From many of my earlier posts, you might have already figured out atleast one fact about me, that is, I am addicted to productivity and in order to achieve the highest level of productivity, I read a lot about cognitive science. Learning about how our brain and mind work together as a team has become one of my hobbies since many days now.
So this post is about a book that I just finished reading. The title of the book is Why Don’t Students Like School? The author Daniel Willingham is a Harvard educated cognitive scientist who writes books and articles about how to learn and teach better. The book is divided into principles of learning and I highly recommend getting a copy for yourself as Willingham explains many of the details and implications of each of these principles. I wanted to discuss each principle briefly, to share the implications it has for learning better.
Note: The book lists nine principles, but two were more related to teaching, so I omitted them here.
1. Factual knowledge precedes skill
Einstein was wrong. Knowledge is more important than imagination, because knowledge is what allows us to imagine. There is considerable research showing the importance of background knowledge to how well we learn. Without background knowledge, the kinds of insights Einstein praised are impossible.

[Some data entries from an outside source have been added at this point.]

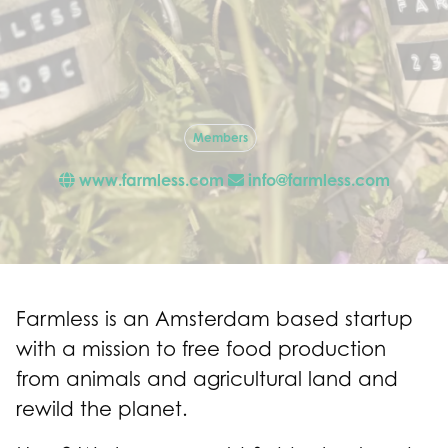
Members
www.farmless.com
info@farmless.com
Farmless is an Amsterdam based startup
with a mission to free food production
from animals and agricultural land and
rewild the planet.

Careful studies show that having more background knowledge on a topic means we can read faster, understand more when we do and remember more of it later. You cannot teach someone “how” to think, without first teaching them a considerable amount of “what” to think. Thinking well first requires knowing a lot of stuff, and there’s no way around it.

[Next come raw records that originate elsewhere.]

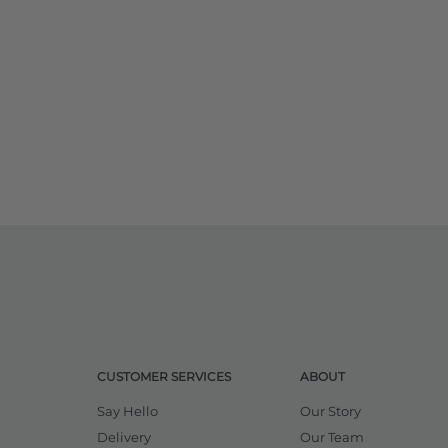
CUSTOMER SERVICES
ABOUT
Say Hello
Our Story
Delivery
Our Team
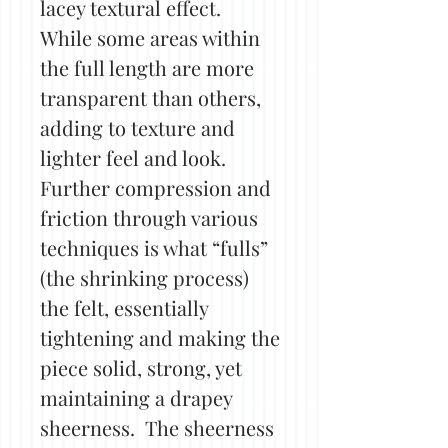
lacey textural effect.
While some areas within
the full length are more
transparent than others,
adding to texture and
lighter feel and look.
Further compression and
friction through various
techniques is what “fulls”
(the shrinking process)
the felt, essentially
tightening and making the
piece solid, strong, yet
maintaining a drapey
sheerness. The sheerness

2. Memory is the residue of thought
You remember what you think about. Whatever aspect of what you’re learning your mind dwells on, will be the part that it is likely to be retained. If you, inadvertently, spend your studying time thinking about the wrong aspects of your studies you won’t remember much of use.
The problem with this principle is that knowing about it is not enough. We can’t constantly self-monitor our own cognition, noticing what we’re noticing. So even if you try to pay attention to the right things, it can be easy to accidentally focus on less important details which will take precedence in memory. There are many techniques like taking side notes, highlighting, using analogies that you can follow to avoid this trap.
3. We understand new things in the context of what we already know
Abstract subjects like math, physics, finance or law, can often be hard for people to learn. The reason why is that the we learn things by their relation to other things we already know. Willingham here suggests using many examples to ground a particular abstraction in concrete terms before moving on.
4. Proficiency requires practice
The only way to become good at skills is to practice them. Additionally, some basic skills require thorough practice in order to be successful at more complicated skills.
I cant stress enough on this point. Practice can be the one gap you have to close between yourself and your goals (Choose to close it). It can be the one impediment that can hold you back and leave you wondering why others are so much better at that something for which you pine (Don’t allow it). It can make the difference between good and great, mediocre and magnificent(Go for the latter).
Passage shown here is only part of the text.